Les batteries sont reliées par des tranchées, construites au jour le jour, sans projet arrêté. Une longue tranchée destinée le cas échéant à protéger la retraite s’appuie à droite au chemin de fer de Mulhouse, sous ROSNY à gauche au cimetière de ce village.

Tous ces travaux ne sont exécutés qu’avec des tâtonnements, sans hâte aucune… Le gel puis le dégel après la neige, rendent la terre difficile à remuer. Les travailleurs sont dans la boue jusqu’aux chevilles et chaque matin on trouve de l’eau remplissant les tranchées. Il n’y a ni abri, ni traverse, ni magasin blindé…

Les troupes campées sur AVRON peu surveillées, composées en très grande majorité de mobiles, passent leurs journées, non point à travailler mais à aller chercher des légumes du coté de VILLEMOMBLE ou à piller ce malheureux village…

Nuit du 12 au 13 décembre

Les Prussiens sont considérablement gênés par l’occupation du plateau d’AVRON par les troupes françaises. ls tentent d’occuper AVRON par surprise dans la nuit de Lundi à Mardi. Vers une heure, ils s’avancent sous les branches de la forêt de BONDY et arrivent de divers points sur VILLEMOMBLE. C’est en avant de ce village qu’ils prennent leur position de combat. Très forts au centre, ils déploient sur leurs ailes des bandes de tirailleurs qui doivent attaquer les positions françaises par la droite et par la gauche.
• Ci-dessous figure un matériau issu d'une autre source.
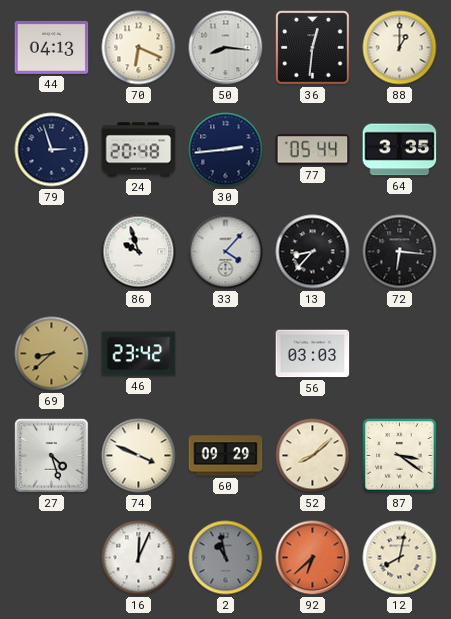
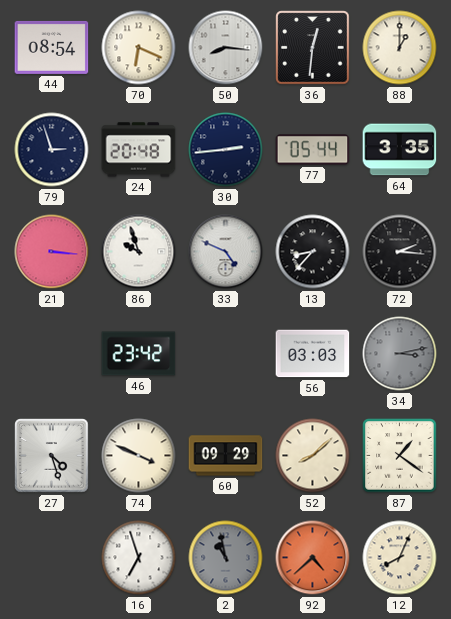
44: 04:13 -> 08:54
21: none -> 3:16
33: 4:07 -> 4:49
72: 6:16 -> 2:16
69: 8:38 -> none
34: none -> 3:13
87: 3:21 -> 1:21
16: 12:04 -> 6:57
92: 6:38 -> 4:38
12: 8:02 -> 8:04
« A l’arrivée des renforts, la fusillade a pris les proportions d’une vraie bataille. Tandis que nos soldats sont ainsi occupés à droite et à gauche, le centre de l’ennemi est déjà parvenu à cent mètres du sommet, quand une décharge de toutes nos pièces fait d’épaisses trouées dans ses rangs. Les Prussiens fuient en désordre, poursuivis par nos obus jusque dans les bois… »

18 décembre

Comme à son habitude, le général TROCHU Gouverneur de Paris, fait placarder une proclamation annonçant une prochaine sortie des troupes françaises. L’ennemi peut donc commencer à se préparer pour affronter nos troupes. A cette date, la division d’HUGUES, toujours sur AVRON, compte environ 10.000 hommes et 60 pièces de canon. La brigade de BLAISE, composée de 4 bataillons des 111 ème et 112 ème régiments de marche, dresse ses tentes sur les glacis et dans l’ouvrage avancé du Fort de ROSNY.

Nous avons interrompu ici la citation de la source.